O jornalista Nirlando Beirão foi o único atleticano corintiano do mundo

O jornalista que conhecia os bastidores do poder e os meandros da história podia escrever de qualquer coisa, pois conhecia de tudo


postado em 02/05/2020 04:00

Nirlando Beirão, mineiro de Belo Horizonte, era visto por muitos como um guru, um mestre do jornalismo(foto: Marcos Vilas Boas/Divulgação)
Nirlando Beirão, mineiro de Belo Horizonte, era visto por muitos como um guru, um mestre do jornalismo (foto: Marcos Vilas Boas/Divulgação)


Quando eu cheguei em São Paulo em 1996, contratado pela revista Playboy, não havia um jovem jornalista que não desejasse ser Nirlando Beirão. O Nirla habitava todos os mundos possíveis. Era amigo das celebridades e dava-se bem como colunista social. Conhecia os bastidores do poder e os meandros da história, e podia escrever sobre política. Foi de Caras a CartaCapital, sempre a desfilar o melhor dos textos da imprensa (de gerúndio, bastava a sua assinatura). Conhecia vinhos e literatura, futebol e televisão. Nirla morreu quinta-feira. Era o cara mais legal do mundo.

“Morreu Nirlando Beirão”, escreveu Afonso Borges, jornalista criador do projeto Sempre Um Papo, “morreu a palavra em estado de elegância. Em pessoa, em Nirlando. Este mineiro de Belo Horizonte, da melhor cepa do jornalismo, era o que a gente podia chamar de Guru. Sim, vou repetir: um Guru, um Mestre, um guia, um sujeito admirável, que a gente queria ser e imitar”.

Quando ele, Nirlando, chegou a São Paulo, tratava-se de um atleticano de muitos costados (seu pai, o seu Beirão, era atleticano fanático, esse pleonasmo). Por isso, repórter do extinto Jornal da Tarde, escalou-se a si mesmo para cobrir o Galo, campeão brasileiro em 1971. Na cola de Telê Santana, decidiu acompanhá-lo na promessa que o técnico fizera se levantasse a taça: caminhar de Belo Horizonte a Congonhas do Campo, cerca de 80 quilômetros.

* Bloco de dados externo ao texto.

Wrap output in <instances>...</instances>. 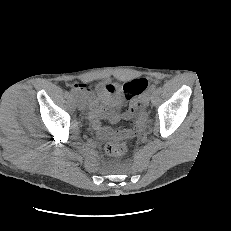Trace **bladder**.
<instances>
[{"instance_id":"bladder-1","label":"bladder","mask_w":231,"mask_h":231,"mask_svg":"<svg viewBox=\"0 0 231 231\" xmlns=\"http://www.w3.org/2000/svg\"><path fill=\"white\" fill-rule=\"evenodd\" d=\"M97 94L99 99L110 107H118L123 102L122 96L104 81L97 84Z\"/></svg>"}]
</instances>
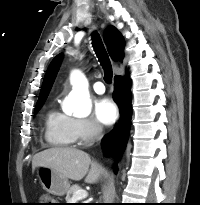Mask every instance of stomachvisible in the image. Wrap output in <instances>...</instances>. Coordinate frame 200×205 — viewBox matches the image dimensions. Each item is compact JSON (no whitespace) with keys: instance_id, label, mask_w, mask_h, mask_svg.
Wrapping results in <instances>:
<instances>
[{"instance_id":"obj_1","label":"stomach","mask_w":200,"mask_h":205,"mask_svg":"<svg viewBox=\"0 0 200 205\" xmlns=\"http://www.w3.org/2000/svg\"><path fill=\"white\" fill-rule=\"evenodd\" d=\"M37 177L43 189L53 195L63 196L69 190L68 178L52 168L39 166L37 168Z\"/></svg>"}]
</instances>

E lá foi o Nirla, o Telê e um fotógrafo.

À medida que avançava a diminuta procissão, BR-040 afora, atleticanos que voltavam do Rio não acreditavam que era mesmo Telê o sujeito de calças compridas e camisa sobre o ombro a caminhar no acostamento. Então, carros e ônibus paravam, Telê era carregado pelo povo, uma gente embebida na mais louca felicidade e, bem, numa cachaça danada. A caminhada não rendia. Num raro momento de paz, alguém teve a ideia infame de pegar um táxi, driblar Deus e a atleticanada, desembarcar num trevo de Congonhas e dar as caras como se tivessem vindo no torturante arrasta-pé. E foi assim que se deu, o Nirla testemunha e cúmplice da história.

Eu gostava de culpar o Nirlando pelos infortúnios do Atlético. Gostava de encher o seu saco dizendo que todo o nosso azar, todo roubo e injustiça dos quais fomos vítimas tinham origem naquela promessa não cumprida, da qual ele era, na melhor das hipóteses, cúmplice. Na pior, o autor intelectual. O próprio Telê comera o pão amassado naquela malfadada travessia, tendo perdido a Copa Mundo de 1982, a de 1986 e a Copa União de 1987.

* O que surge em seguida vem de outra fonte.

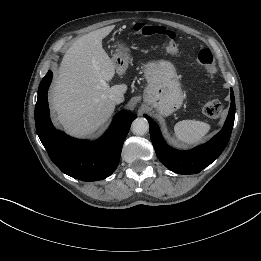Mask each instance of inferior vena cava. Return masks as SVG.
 <instances>
[{
    "label": "inferior vena cava",
    "instance_id": "1",
    "mask_svg": "<svg viewBox=\"0 0 261 261\" xmlns=\"http://www.w3.org/2000/svg\"><path fill=\"white\" fill-rule=\"evenodd\" d=\"M109 99L113 103L119 104V103H122L124 101V96L122 94H110Z\"/></svg>",
    "mask_w": 261,
    "mask_h": 261
}]
</instances>
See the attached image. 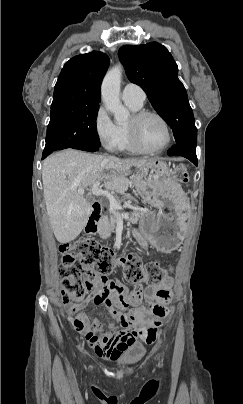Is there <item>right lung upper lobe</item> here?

O Nirla não ligava, ria, a mexer na barba grisalha e espessa, cacoete que era a sua cara. Quando Telê morreu, e eu era editor do jornal Estado de São Paulo, convidei o Mestre a recontar a história, na esperança de algum esclarecimento que pudesse reverter a imagem do Atlético para com o Deus. Ganhamos um textaço, como de costume, mas o Galo seguiu perdendo. (Somente em 2013, quando por fim se desfez a uruca, é que um grupo de torcedores cumpriu a velha promessa, incentivado por este colunista ateu, devoto apenas de São Víctor.)

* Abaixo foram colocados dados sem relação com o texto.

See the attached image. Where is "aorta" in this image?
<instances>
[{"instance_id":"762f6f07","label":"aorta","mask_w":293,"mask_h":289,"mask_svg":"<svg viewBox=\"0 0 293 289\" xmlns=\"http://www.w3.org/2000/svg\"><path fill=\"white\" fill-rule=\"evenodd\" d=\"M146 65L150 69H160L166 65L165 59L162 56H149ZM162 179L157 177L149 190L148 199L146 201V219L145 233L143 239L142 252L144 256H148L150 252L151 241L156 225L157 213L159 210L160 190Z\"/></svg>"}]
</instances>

Eu gostava de encher o Nirla com essa história porque o Nirla tinha se tornado corintiano. Um atleticano corintiano, sim, existiu isso. Junto com Washington Olivetto, ele chegou a escrever um livro sobre o Corinthians. Fiz questão de ir ao lançamento trajando na lapela um escudo do Galo (escudugalo). Nos meus anos de São Paulo, o Corinthians foi se transfigurando em Cruzeiro e Flamengo, o time oficial, da Globo e da Odebrecht. Como o Nirlando podia ser Corinthians?

Pois ele era Corinthians porque o Corinthians não ganhava, me esclareceu o próprio certa vez, diante da minha enjoada insistência no assunto. Até 1977, quando um título paulista pôs fim a 23 anos de um completo jejum, o Corinthians era de alguma forma uma espécie do Atlético que viríamos a ser justamente a partir de 77, quando impediram Reinaldo de jogar a final e perdemos o título nos pênaltis e invictos. Corintianos e atleticanos, em mesozoicas eras, foram aliados, ambos alvinegros, ambos do povo e da favela, ambos sofredores. O Nirla, com sua barba e sua palavra “em estado de elegância”, militou ao lado do sofredor, como os grandes homens.

Vá em paz, meu amigo.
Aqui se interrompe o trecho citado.